__TASK REQUIREMENTS__:
Return every entry exactly as written.

__Document understanding data__:
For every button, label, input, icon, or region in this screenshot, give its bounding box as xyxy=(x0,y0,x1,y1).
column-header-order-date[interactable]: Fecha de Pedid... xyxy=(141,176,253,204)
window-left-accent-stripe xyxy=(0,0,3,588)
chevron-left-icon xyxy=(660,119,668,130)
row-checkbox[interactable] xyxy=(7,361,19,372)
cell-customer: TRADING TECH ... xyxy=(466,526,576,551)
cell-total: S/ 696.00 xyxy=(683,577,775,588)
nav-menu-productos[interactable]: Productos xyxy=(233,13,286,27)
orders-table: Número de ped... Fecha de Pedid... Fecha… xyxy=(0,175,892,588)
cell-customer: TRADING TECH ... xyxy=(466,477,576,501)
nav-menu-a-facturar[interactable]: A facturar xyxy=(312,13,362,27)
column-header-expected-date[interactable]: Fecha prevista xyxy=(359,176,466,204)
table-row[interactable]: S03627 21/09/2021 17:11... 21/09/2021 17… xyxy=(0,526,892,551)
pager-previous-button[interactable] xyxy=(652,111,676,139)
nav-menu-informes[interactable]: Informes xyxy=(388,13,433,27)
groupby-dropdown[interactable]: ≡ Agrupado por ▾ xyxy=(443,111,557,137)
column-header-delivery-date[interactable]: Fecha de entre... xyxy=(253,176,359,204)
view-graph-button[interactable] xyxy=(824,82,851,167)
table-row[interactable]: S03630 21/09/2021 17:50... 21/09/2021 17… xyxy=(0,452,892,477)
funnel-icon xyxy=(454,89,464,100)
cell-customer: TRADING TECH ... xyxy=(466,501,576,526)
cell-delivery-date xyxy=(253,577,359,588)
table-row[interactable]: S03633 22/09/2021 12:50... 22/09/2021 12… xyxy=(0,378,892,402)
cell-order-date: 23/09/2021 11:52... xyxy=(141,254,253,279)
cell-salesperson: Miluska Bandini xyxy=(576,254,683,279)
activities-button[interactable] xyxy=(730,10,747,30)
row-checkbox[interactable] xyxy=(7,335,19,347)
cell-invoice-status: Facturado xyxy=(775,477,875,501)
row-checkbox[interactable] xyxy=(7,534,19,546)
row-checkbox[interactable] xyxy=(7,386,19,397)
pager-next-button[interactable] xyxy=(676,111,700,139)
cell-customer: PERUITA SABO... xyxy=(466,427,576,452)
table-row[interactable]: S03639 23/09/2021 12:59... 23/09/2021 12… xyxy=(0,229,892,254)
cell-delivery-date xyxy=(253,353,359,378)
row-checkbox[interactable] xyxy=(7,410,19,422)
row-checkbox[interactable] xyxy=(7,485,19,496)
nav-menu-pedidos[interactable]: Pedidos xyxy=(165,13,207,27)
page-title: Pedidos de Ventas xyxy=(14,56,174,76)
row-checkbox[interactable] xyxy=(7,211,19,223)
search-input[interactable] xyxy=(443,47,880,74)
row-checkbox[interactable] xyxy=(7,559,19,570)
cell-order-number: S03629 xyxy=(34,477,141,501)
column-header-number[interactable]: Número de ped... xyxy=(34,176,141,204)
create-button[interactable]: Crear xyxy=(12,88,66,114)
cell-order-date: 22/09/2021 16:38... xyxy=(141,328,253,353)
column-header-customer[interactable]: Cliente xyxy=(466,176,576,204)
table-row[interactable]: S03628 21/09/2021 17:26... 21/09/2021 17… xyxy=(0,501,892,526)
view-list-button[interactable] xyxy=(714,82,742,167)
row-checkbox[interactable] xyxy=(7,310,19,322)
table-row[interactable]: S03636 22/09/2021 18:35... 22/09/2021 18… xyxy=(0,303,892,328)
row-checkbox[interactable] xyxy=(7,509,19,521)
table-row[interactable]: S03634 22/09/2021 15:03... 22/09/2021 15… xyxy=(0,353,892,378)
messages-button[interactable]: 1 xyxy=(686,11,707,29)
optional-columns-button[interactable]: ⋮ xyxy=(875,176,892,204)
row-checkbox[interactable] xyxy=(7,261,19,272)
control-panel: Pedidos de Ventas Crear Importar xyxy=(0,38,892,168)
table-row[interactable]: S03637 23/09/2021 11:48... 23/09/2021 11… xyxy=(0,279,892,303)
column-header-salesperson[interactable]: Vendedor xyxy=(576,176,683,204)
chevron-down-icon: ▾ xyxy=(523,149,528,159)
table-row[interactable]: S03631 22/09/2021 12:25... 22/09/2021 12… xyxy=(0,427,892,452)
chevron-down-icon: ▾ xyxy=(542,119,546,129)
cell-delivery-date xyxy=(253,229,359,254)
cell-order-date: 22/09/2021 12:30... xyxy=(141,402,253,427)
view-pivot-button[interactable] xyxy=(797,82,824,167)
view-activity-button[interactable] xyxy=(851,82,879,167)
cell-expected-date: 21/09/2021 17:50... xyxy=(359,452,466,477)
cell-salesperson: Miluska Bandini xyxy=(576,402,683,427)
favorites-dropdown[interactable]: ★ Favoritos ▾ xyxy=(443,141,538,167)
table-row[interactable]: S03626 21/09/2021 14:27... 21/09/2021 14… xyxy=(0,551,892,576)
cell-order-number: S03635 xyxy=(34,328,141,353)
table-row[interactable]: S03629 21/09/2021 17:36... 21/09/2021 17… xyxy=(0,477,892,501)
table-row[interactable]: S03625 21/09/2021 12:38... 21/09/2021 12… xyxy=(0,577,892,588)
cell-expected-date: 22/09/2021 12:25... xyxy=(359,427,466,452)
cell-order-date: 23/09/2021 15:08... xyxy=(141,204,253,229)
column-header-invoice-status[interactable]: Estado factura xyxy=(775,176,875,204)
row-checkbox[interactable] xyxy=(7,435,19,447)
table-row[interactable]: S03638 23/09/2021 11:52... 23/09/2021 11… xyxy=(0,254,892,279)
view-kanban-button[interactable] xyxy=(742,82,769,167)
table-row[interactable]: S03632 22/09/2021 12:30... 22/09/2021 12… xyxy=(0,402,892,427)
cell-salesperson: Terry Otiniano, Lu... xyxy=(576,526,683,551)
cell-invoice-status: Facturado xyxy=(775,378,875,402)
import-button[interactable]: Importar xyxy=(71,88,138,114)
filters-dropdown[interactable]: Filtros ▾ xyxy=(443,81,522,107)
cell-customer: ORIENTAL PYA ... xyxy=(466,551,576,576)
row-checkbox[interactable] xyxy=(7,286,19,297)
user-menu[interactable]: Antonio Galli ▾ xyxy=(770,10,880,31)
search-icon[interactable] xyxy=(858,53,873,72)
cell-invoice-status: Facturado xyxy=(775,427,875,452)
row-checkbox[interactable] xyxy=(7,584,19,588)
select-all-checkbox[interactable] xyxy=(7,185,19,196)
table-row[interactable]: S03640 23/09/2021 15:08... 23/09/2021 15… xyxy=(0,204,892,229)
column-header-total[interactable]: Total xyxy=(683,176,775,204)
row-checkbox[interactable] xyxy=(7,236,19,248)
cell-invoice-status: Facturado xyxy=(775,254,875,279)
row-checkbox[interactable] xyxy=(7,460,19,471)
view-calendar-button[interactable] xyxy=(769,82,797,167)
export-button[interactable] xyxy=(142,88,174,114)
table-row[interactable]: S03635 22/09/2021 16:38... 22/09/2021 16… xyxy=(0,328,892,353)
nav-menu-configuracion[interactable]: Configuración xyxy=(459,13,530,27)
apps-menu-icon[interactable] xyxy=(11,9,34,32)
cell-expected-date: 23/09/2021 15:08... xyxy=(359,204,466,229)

__FINISHED TASK__:
For every button, label, input, icon, or region in this screenshot, give its bounding box as xyxy=(x0,y0,x1,y1).
column-header-order-date[interactable]: Fecha de Pedid... xyxy=(141,176,253,204)
window-left-accent-stripe xyxy=(0,0,3,588)
chevron-left-icon xyxy=(660,119,668,130)
row-checkbox[interactable] xyxy=(7,361,19,372)
cell-customer: TRADING TECH ... xyxy=(466,526,576,551)
cell-total: S/ 696.00 xyxy=(683,577,775,588)
nav-menu-productos[interactable]: Productos xyxy=(233,13,286,27)
orders-table: Número de ped... Fecha de Pedid... Fecha… xyxy=(0,175,892,588)
cell-customer: TRADING TECH ... xyxy=(466,477,576,501)
nav-menu-a-facturar[interactable]: A facturar xyxy=(312,13,362,27)
column-header-expected-date[interactable]: Fecha prevista xyxy=(359,176,466,204)
table-row[interactable]: S03627 21/09/2021 17:11... 21/09/2021 17… xyxy=(0,526,892,551)
pager-previous-button[interactable] xyxy=(652,111,676,139)
nav-menu-informes[interactable]: Informes xyxy=(388,13,433,27)
groupby-dropdown[interactable]: ≡ Agrupado por ▾ xyxy=(443,111,557,137)
column-header-delivery-date[interactable]: Fecha de entre... xyxy=(253,176,359,204)
view-graph-button[interactable] xyxy=(824,82,851,167)
table-row[interactable]: S03630 21/09/2021 17:50... 21/09/2021 17… xyxy=(0,452,892,477)
funnel-icon xyxy=(454,89,464,100)
cell-customer: TRADING TECH ... xyxy=(466,501,576,526)
cell-delivery-date xyxy=(253,577,359,588)
table-row[interactable]: S03633 22/09/2021 12:50... 22/09/2021 12… xyxy=(0,378,892,402)
cell-order-date: 23/09/2021 11:52... xyxy=(141,254,253,279)
cell-salesperson: Miluska Bandini xyxy=(576,254,683,279)
activities-button[interactable] xyxy=(730,10,747,30)
row-checkbox[interactable] xyxy=(7,335,19,347)
cell-invoice-status: Facturado xyxy=(775,477,875,501)
row-checkbox[interactable] xyxy=(7,534,19,546)
row-checkbox[interactable] xyxy=(7,386,19,397)
pager-next-button[interactable] xyxy=(676,111,700,139)
cell-customer: PERUITA SABO... xyxy=(466,427,576,452)
table-row[interactable]: S03639 23/09/2021 12:59... 23/09/2021 12… xyxy=(0,229,892,254)
cell-delivery-date xyxy=(253,353,359,378)
row-checkbox[interactable] xyxy=(7,410,19,422)
row-checkbox[interactable] xyxy=(7,485,19,496)
nav-menu-pedidos[interactable]: Pedidos xyxy=(165,13,207,27)
page-title: Pedidos de Ventas xyxy=(14,56,174,76)
row-checkbox[interactable] xyxy=(7,211,19,223)
search-input[interactable] xyxy=(443,47,880,74)
row-checkbox[interactable] xyxy=(7,559,19,570)
cell-order-number: S03629 xyxy=(34,477,141,501)
column-header-number[interactable]: Número de ped... xyxy=(34,176,141,204)
create-button[interactable]: Crear xyxy=(12,88,66,114)
cell-order-date: 22/09/2021 16:38... xyxy=(141,328,253,353)
column-header-customer[interactable]: Cliente xyxy=(466,176,576,204)
table-row[interactable]: S03628 21/09/2021 17:26... 21/09/2021 17… xyxy=(0,501,892,526)
view-list-button[interactable] xyxy=(714,82,742,167)
row-checkbox[interactable] xyxy=(7,310,19,322)
table-row[interactable]: S03636 22/09/2021 18:35... 22/09/2021 18… xyxy=(0,303,892,328)
row-checkbox[interactable] xyxy=(7,509,19,521)
table-row[interactable]: S03634 22/09/2021 15:03... 22/09/2021 15… xyxy=(0,353,892,378)
messages-button[interactable]: 1 xyxy=(686,11,707,29)
optional-columns-button[interactable]: ⋮ xyxy=(875,176,892,204)
row-checkbox[interactable] xyxy=(7,261,19,272)
control-panel: Pedidos de Ventas Crear Importar xyxy=(0,38,892,168)
table-row[interactable]: S03637 23/09/2021 11:48... 23/09/2021 11… xyxy=(0,279,892,303)
column-header-salesperson[interactable]: Vendedor xyxy=(576,176,683,204)
chevron-down-icon: ▾ xyxy=(523,149,528,159)
table-row[interactable]: S03631 22/09/2021 12:25... 22/09/2021 12… xyxy=(0,427,892,452)
chevron-down-icon: ▾ xyxy=(542,119,546,129)
cell-delivery-date xyxy=(253,229,359,254)
cell-order-date: 22/09/2021 12:30... xyxy=(141,402,253,427)
view-pivot-button[interactable] xyxy=(797,82,824,167)
view-activity-button[interactable] xyxy=(851,82,879,167)
cell-expected-date: 21/09/2021 17:50... xyxy=(359,452,466,477)
cell-salesperson: Miluska Bandini xyxy=(576,402,683,427)
favorites-dropdown[interactable]: ★ Favoritos ▾ xyxy=(443,141,538,167)
table-row[interactable]: S03626 21/09/2021 14:27... 21/09/2021 14… xyxy=(0,551,892,576)
cell-order-number: S03635 xyxy=(34,328,141,353)
table-row[interactable]: S03629 21/09/2021 17:36... 21/09/2021 17… xyxy=(0,477,892,501)
table-row[interactable]: S03625 21/09/2021 12:38... 21/09/2021 12… xyxy=(0,577,892,588)
cell-expected-date: 22/09/2021 12:25... xyxy=(359,427,466,452)
cell-order-date: 23/09/2021 15:08... xyxy=(141,204,253,229)
column-header-invoice-status[interactable]: Estado factura xyxy=(775,176,875,204)
row-checkbox[interactable] xyxy=(7,435,19,447)
table-row[interactable]: S03638 23/09/2021 11:52... 23/09/2021 11… xyxy=(0,254,892,279)
view-kanban-button[interactable] xyxy=(742,82,769,167)
table-row[interactable]: S03632 22/09/2021 12:30... 22/09/2021 12… xyxy=(0,402,892,427)
cell-salesperson: Terry Otiniano, Lu... xyxy=(576,526,683,551)
cell-invoice-status: Facturado xyxy=(775,378,875,402)
import-button[interactable]: Importar xyxy=(71,88,138,114)
filters-dropdown[interactable]: Filtros ▾ xyxy=(443,81,522,107)
cell-customer: ORIENTAL PYA ... xyxy=(466,551,576,576)
row-checkbox[interactable] xyxy=(7,286,19,297)
user-menu[interactable]: Antonio Galli ▾ xyxy=(770,10,880,31)
search-icon[interactable] xyxy=(858,53,873,72)
cell-invoice-status: Facturado xyxy=(775,427,875,452)
row-checkbox[interactable] xyxy=(7,584,19,588)
select-all-checkbox[interactable] xyxy=(7,185,19,196)
table-row[interactable]: S03640 23/09/2021 15:08... 23/09/2021 15… xyxy=(0,204,892,229)
column-header-total[interactable]: Total xyxy=(683,176,775,204)
row-checkbox[interactable] xyxy=(7,236,19,248)
cell-invoice-status: Facturado xyxy=(775,254,875,279)
row-checkbox[interactable] xyxy=(7,460,19,471)
view-calendar-button[interactable] xyxy=(769,82,797,167)
export-button[interactable] xyxy=(142,88,174,114)
table-row[interactable]: S03635 22/09/2021 16:38... 22/09/2021 16… xyxy=(0,328,892,353)
nav-menu-configuracion[interactable]: Configuración xyxy=(459,13,530,27)
apps-menu-icon[interactable] xyxy=(11,9,34,32)
cell-expected-date: 23/09/2021 15:08... xyxy=(359,204,466,229)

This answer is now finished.